[[ MATERIAL TO PROCESS, beginning ]]
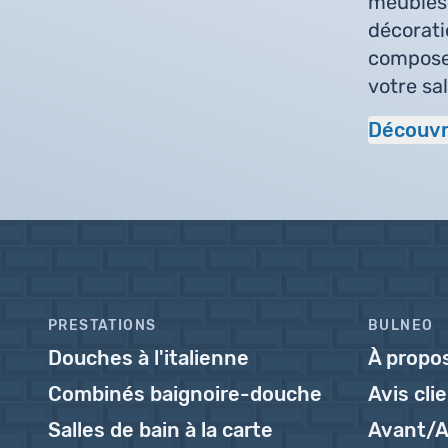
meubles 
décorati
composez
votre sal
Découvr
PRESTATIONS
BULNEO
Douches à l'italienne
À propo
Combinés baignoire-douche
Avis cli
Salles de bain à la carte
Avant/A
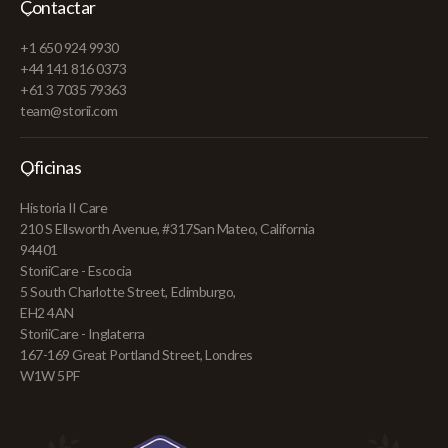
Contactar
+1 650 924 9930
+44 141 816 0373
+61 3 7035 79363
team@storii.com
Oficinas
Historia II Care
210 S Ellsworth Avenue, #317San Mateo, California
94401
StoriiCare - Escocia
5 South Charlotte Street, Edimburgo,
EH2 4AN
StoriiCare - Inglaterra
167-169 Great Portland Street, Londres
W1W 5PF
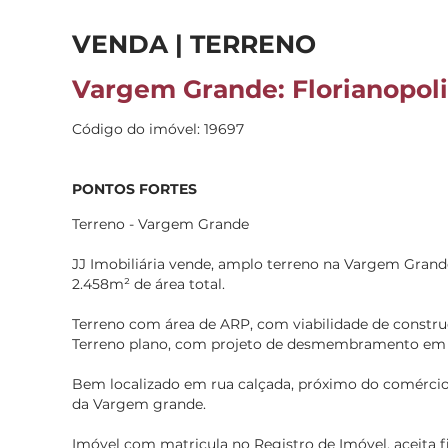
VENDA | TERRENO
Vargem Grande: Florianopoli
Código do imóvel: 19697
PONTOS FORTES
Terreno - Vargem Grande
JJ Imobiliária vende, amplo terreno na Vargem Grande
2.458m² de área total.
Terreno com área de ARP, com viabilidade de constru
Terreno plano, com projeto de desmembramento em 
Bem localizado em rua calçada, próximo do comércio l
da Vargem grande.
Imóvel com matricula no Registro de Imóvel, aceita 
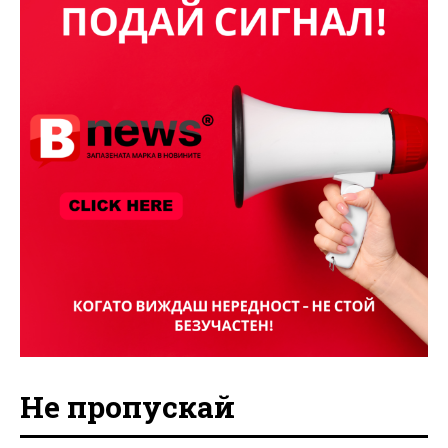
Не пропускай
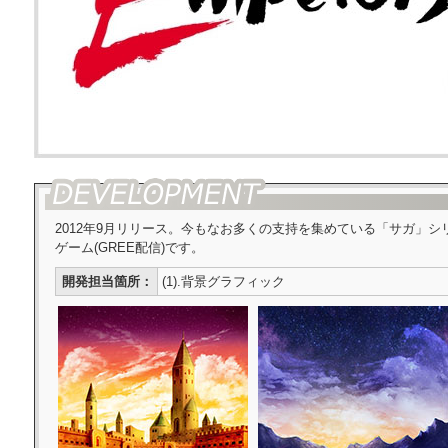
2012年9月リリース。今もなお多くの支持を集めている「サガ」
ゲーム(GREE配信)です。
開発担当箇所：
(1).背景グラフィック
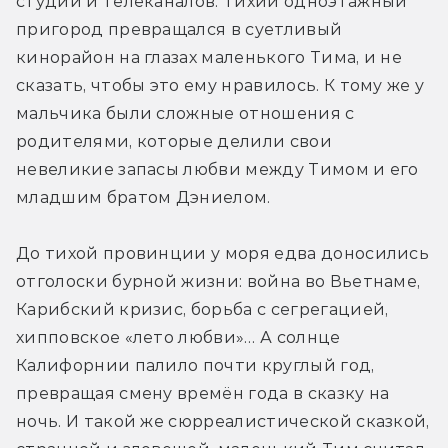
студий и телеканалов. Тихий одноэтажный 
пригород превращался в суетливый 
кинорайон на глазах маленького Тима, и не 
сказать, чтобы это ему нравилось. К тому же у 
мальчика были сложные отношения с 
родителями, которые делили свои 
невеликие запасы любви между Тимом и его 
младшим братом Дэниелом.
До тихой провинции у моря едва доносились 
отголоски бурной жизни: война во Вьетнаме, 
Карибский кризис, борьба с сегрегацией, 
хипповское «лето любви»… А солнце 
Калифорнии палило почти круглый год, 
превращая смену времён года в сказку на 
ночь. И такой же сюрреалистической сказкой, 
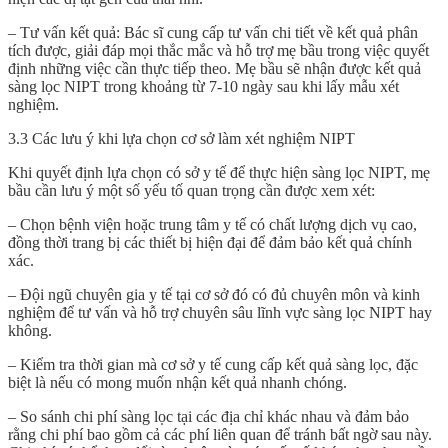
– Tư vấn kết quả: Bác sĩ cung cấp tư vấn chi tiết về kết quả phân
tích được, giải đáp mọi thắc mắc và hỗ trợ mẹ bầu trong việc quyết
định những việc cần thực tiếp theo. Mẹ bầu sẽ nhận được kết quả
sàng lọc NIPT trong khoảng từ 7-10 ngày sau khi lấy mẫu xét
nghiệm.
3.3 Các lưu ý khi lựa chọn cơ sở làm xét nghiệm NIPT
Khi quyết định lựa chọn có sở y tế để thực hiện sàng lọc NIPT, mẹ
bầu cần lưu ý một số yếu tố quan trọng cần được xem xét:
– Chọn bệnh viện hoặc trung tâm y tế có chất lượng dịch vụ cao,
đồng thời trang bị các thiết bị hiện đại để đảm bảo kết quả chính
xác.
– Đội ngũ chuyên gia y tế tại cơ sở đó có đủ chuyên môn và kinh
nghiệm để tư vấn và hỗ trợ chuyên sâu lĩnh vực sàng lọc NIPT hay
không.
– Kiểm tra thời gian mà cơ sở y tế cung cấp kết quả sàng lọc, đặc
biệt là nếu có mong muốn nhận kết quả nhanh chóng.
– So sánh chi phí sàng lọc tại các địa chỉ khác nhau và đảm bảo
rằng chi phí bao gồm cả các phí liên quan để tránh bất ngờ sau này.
[[ MATERIAL TO PROCESS, end ]]
TASK DETAILS:
Return the lines from the line containing "nhau và đảm bảo" to the end of the entries above, exactly as they appear and with no other output.

RESULT OF THIS TASK:
– So sánh chi phí sàng lọc tại các địa chỉ khác nhau và đảm bảo
rằng chi phí bao gồm cả các phí liên quan để tránh bất ngờ sau này.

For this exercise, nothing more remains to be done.